• [EXERCISE DIRECTIONS] Find the line in the entries below that contains "באמריקה. לעתים קרובות". Repeat it exactly, and every line after it through the line that contains "הפסיכולוגית. התשובה המוחלטת".

• [EXTRACTED DATA]
-.-.-

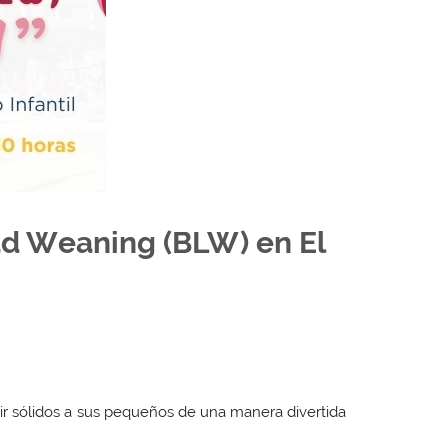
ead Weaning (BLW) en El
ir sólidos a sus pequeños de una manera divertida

-.-.-

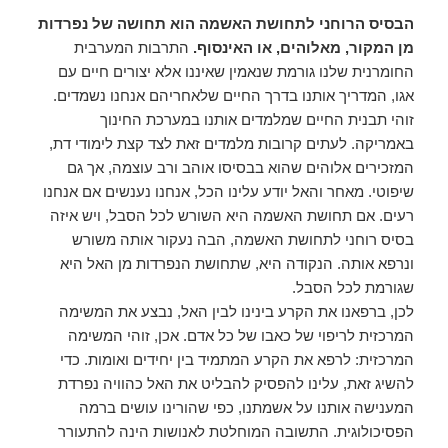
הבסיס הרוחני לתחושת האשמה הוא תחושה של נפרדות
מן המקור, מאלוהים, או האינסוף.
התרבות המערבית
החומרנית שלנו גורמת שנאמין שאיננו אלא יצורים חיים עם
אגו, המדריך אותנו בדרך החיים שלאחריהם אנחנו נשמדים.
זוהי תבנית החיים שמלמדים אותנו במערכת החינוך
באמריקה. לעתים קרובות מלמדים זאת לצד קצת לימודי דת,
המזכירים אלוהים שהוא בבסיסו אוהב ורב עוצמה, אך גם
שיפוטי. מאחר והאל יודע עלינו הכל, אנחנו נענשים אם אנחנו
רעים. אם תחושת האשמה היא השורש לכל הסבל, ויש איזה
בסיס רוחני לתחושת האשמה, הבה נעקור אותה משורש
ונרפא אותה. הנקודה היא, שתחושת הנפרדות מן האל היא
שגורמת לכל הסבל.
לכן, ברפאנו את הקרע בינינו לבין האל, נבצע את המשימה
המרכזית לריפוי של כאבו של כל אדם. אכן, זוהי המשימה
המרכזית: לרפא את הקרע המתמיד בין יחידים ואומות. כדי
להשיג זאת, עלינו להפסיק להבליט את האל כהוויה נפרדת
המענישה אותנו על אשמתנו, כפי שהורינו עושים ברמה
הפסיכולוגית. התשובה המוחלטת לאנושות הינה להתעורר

-.-.-

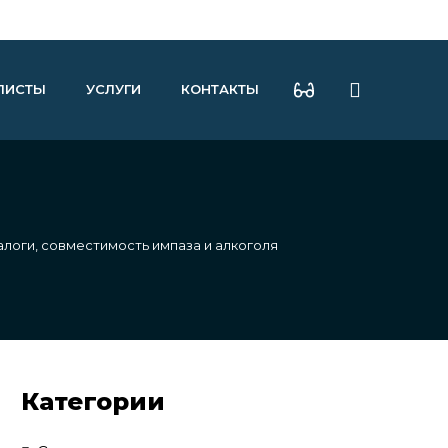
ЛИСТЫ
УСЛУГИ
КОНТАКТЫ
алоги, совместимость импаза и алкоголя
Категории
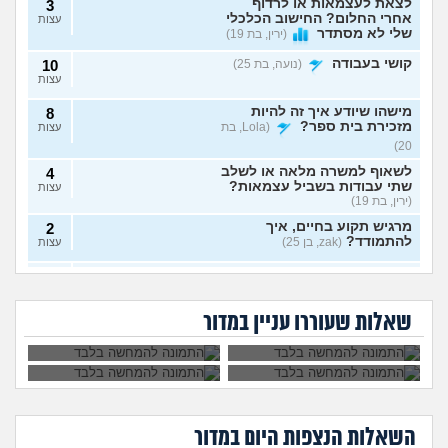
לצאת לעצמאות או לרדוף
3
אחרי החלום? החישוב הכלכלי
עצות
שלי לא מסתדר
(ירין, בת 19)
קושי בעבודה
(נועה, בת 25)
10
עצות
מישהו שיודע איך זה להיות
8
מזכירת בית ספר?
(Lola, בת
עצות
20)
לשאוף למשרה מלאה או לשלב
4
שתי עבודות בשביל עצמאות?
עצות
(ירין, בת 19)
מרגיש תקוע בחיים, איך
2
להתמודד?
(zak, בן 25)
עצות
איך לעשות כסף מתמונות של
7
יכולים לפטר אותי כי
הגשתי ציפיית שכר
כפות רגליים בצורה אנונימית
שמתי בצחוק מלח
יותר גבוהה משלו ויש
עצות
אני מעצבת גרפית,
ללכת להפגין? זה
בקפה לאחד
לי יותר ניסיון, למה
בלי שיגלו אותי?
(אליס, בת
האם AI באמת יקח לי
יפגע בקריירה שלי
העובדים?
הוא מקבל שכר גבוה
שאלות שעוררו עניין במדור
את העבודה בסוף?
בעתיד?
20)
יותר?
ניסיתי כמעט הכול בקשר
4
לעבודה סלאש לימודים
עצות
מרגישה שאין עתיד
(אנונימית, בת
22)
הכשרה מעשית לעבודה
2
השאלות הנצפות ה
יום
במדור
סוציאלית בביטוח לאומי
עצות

-.-.-

• [REPLY]
באמריקה. לעתים קרובות מלמדים זאת לצד קצת לימודי דת,
המזכירים אלוהים שהוא בבסיסו אוהב ורב עוצמה, אך גם
שיפוטי. מאחר והאל יודע עלינו הכל, אנחנו נענשים אם אנחנו
רעים. אם תחושת האשמה היא השורש לכל הסבל, ויש איזה
בסיס רוחני לתחושת האשמה, הבה נעקור אותה משורש
ונרפא אותה. הנקודה היא, שתחושת הנפרדות מן האל היא
שגורמת לכל הסבל.
לכן, ברפאנו את הקרע בינינו לבין האל, נבצע את המשימה
המרכזית לריפוי של כאבו של כל אדם. אכן, זוהי המשימה
המרכזית: לרפא את הקרע המתמיד בין יחידים ואומות. כדי
להשיג זאת, עלינו להפסיק להבליט את האל כהוויה נפרדת
המענישה אותנו על אשמתנו, כפי שהורינו עושים ברמה
הפסיכולוגית. התשובה המוחלטת לאנושות הינה להתעורר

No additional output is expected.